The numbers of Romani people who graduate from requalification courses will be estimated, as will the numbers hired for jobs supported through state programs. The number of Romani people who manage to move out of substandard residential hotels into regular housing will also be followed.

Data about Romani access to health care, Romani adults providing or seeking foster care and the number of Romani children in foster care, and the kinds of social services offered to Romani people should all become available. The data will be provided by labor offices, Romani coordinators, school officials and social workers.

Much of the data should already be available in May. The country’s Romani Integration Strategy counts on assessing the situation, and according to the Czech Government Council for Roma Minority Affairs, the Strategy’s measures should “reverse negative trends in the development of the situation of a significant portion of Romani people in the Czech Republic.”

That document was approved by the cabinet of Czech Prime Minister Sobotka in 2015. Following how the steps of the Strategy are fulilled or not fulfilled is necessary in order for the Czech Republic to draw money from EU funds.

The Czech Republic could receive billions of crowns to combat ghettos and encourage integration. As many as 70 cities and municipalities are anticipated to collaborate with the Czech Government Agency for Social Inclusion in order to potentially draw on such funding.
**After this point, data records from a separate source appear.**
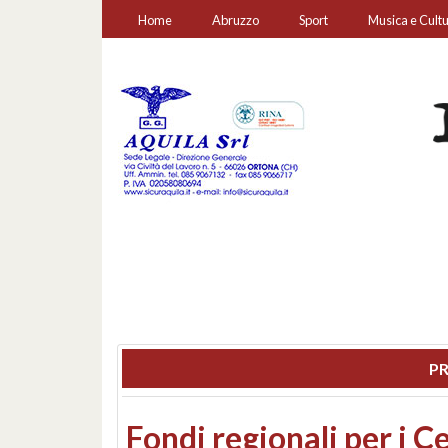
Home
Abruzzo
Sport
Musica e Cult
PR
Montesilvano, sequestr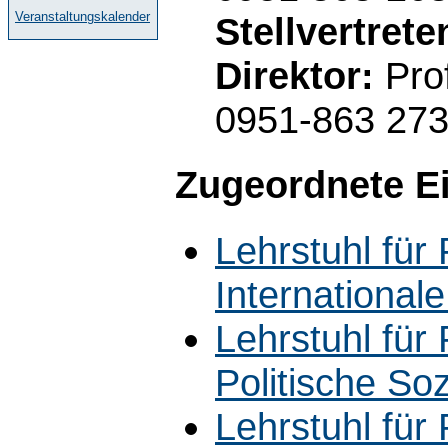
Veranstaltungskalender
Stellvertret
Direktor:
Prof
0951-863 27
Zugeordnete E
Lehrstuhl für 
International
Lehrstuhl für 
Politische Soz
Lehrstuhl für 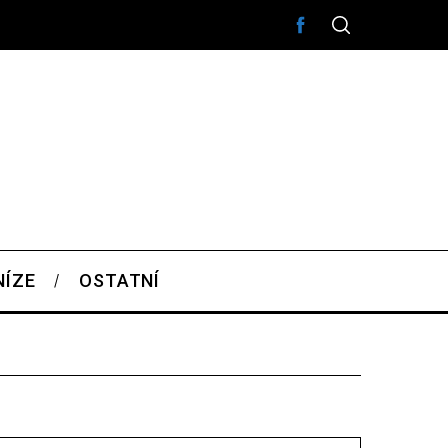
NÍZE
OSTATNÍ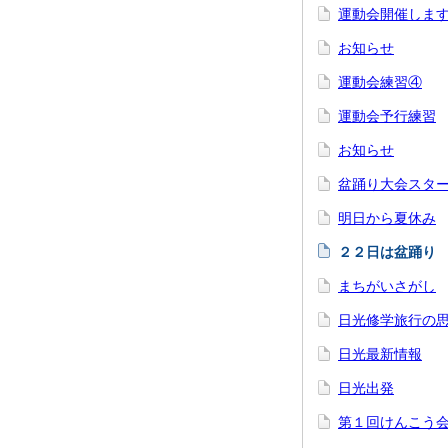
運動会開催しま
お知らせ
運動会練習④
運動会予行練習
お知らせ
盆踊り大会スタ
明日から夏休み
２２日は盆踊り
まちがいさがし
日光修学旅行の
日光最新情報
日光出発
第１回けんこう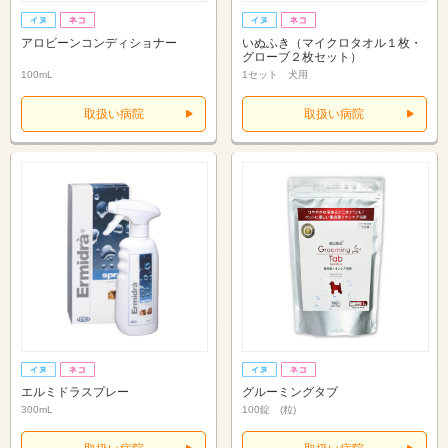
アロビーンコンディショナー
いぬふき（マイクロタオル１枚・
グローブ２枚セット）
100mL
1セット 犬用
取扱い病院
取扱い病院
エルミドラスプレー
グルーミングタブ
300mL
100錠 (粒)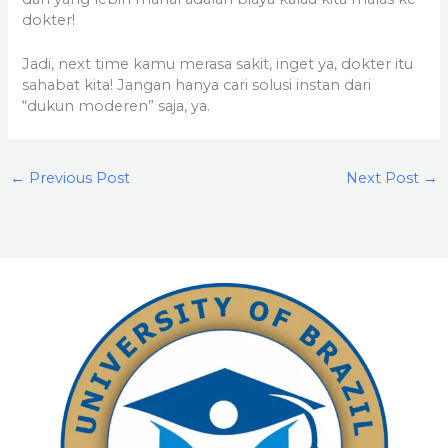
dokter!
Jadi, next time kamu merasa sakit, inget ya, dokter itu
sahabat kita! Jangan hanya cari solusi instan dari
“dukun moderen” saja, ya.
←
Previous Post
Next Post
→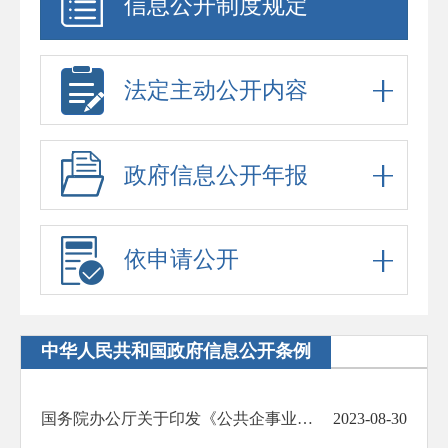
信息公开制度规定
法定主动公开内容
政府信息公开年报
依申请公开
中华人民共和国政府信息公开条例
国务院办公厅关于印发《公共企事业单位信息公开规定制定办法》的通知
2023-08-30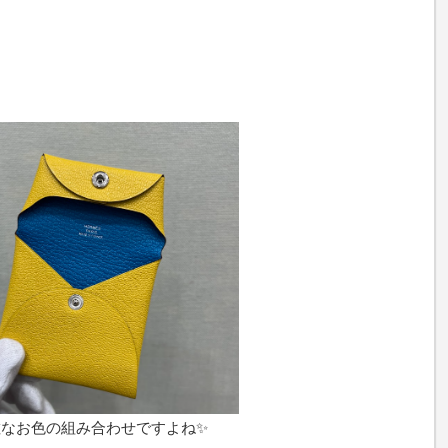
敵なお色の組み合わせですよね✨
Yesterday Romani people worldwide marked International Romani Day. In Prague the celebrations culminated with a program called “Together We Can” at the La Fabrika theater.

Czech vocalist David Koller performed together with Romani musicians there. An NGO market also featured organizations supporting Romani people and their issues.

Other events to mark International Romani Day were held in other cities throughout the country. According to the organizers, the lives of Romani people “run in parallel” to the lives of everybody else in the Czech Republic and only intersect when a problem arises.

“That must be fundamentally changed. We all create this society together, and we are all responsible for the situation,” said Romani activist David Tišer, director of ARA ART, which organized this week’s celebrations in Prague.